I tap on the door. When no one answers I slowly open it, peering around my old room. Sunlight pours in through a window on the far wall, revealing a thin layer of dust on an empty bookshelf and peeling nightstand. The only other furniture in my room is a small, neatly made bed. Besides the absence of some hastily chosen toys, and guards to make sure I don't run away or go exploring, it's exactly how I remember it. Looking back, there were plenty of signs my stay was only temporary.
Closing the door behind me, I walk across my room and sit on the bed, wrinkling the cream coloured sheets for the first time in years. I close my eyes and concentrate on a pond in a forest, where birds sing and squirrels play. At night silver moonlight trickles through the thick leaves and dances on the surface of the water as the melody of the wind lulls me to sleep.
I can picture the place clearly in my mind and almost smell the spring blossoms when it disappears; my mind turns blank and thoughts dark. I attempt to recreate images of the pond, trying to cling to the last wisps of peace and serenity. I start sobbing and silently curse myself. This isn't the time for crying. Why am I so upset? Why does it bother me so much that a mean old lady tried to slap me?
I try to tell myself I'm overreacting; I'm being stupid, but I know the real reason why I'm breaking down. All images of my peaceful pond, my safe place are gone, replaced by memories of fear and darkness. Of pain, of fists connected to much stronger arms flying towards me, of being shaken and thrown against walls. Memories of being screamed at, the words 'stupid,' 'useless,' and 'worthless' repeating themselves over and over in my mind.
A memory of waking up in a cold room, my mind foggy and my hands and legs chained down. A memory of the scrape of a heavy hammer being dragged across the floor and the sight of it being lifted above me. A memory of pure panic, of struggling to break free from my bonds and shield my unborn child from the blow aimed directly at my huge, round stomach.
Choking back sobs, I clench my hands into tight fists around the soft fabric of my sheets. My baby. He hurt my baby... I can't go back. I can't ever go back there. I can't. I can't. I can't. I...
My heart pounds against my rib cage and I hear myself panting like a crazed animal. The room around me blurs as clouds fog my vision. My baby... He— he... killed... my baby... He put the hammer down, said he wouldn't really hurt her, but more than a decade later he changes his mind and now my baby's dead. I can't go back. I can never go back. My baby...

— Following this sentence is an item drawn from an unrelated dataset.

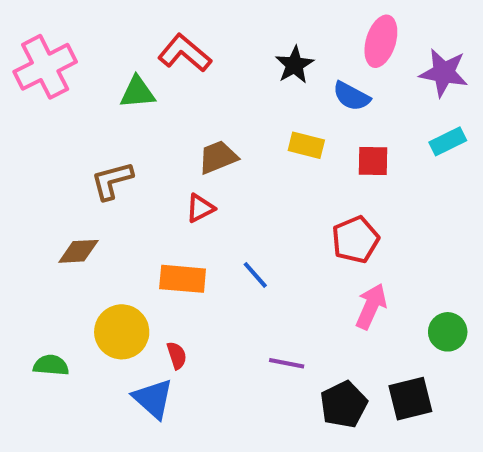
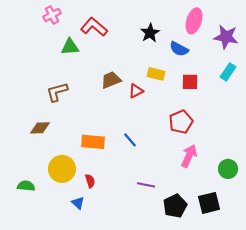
pink cross: (45, 67) -> (52, 15), moved, size x0.6
cyan rectangle: (448, 141) -> (228, 72), turned -30
red triangle: (200, 208) -> (136, 91), moved
blue triangle: (153, 399) -> (78, 203), size x0.6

Just as the pressure in my chest builds up to the point where I feel like I'll explode I realise the bed's no longer underneath me. My vision gradually clears as I calm down and notice I'm in a forest. Looking around, I think I recognise where I am and sure enough, through the trees I can see the glitter of the sun reflecting off the surface of the pond. That pond's the only place I feel safe. I've always felt some sort of power there. Sometimes I'd be able to move small logs and rocks with my mind, and sometimes, when the forest is silent and not a single leaf moves I think I can feel the presence of other worlds, close, but inaccessible. If I can get to the pond and concentrate really hard, maybe I'll find myself in one of those worlds. If not, I'm pretty sure I've almost got the lock off the knife drawer. Eighth times the charm. This time I'll aim for my heart and neck instead of focusing on blood loss.
I rise to my feet. I'm so close to leaving. Running at full speed towards the pond, I don't notice the massive object plummeting towards the ground or hear the shrill scream of "Hit the breaks!" until it crashes next to me, knocking me off my feet, destroying my perfect pond.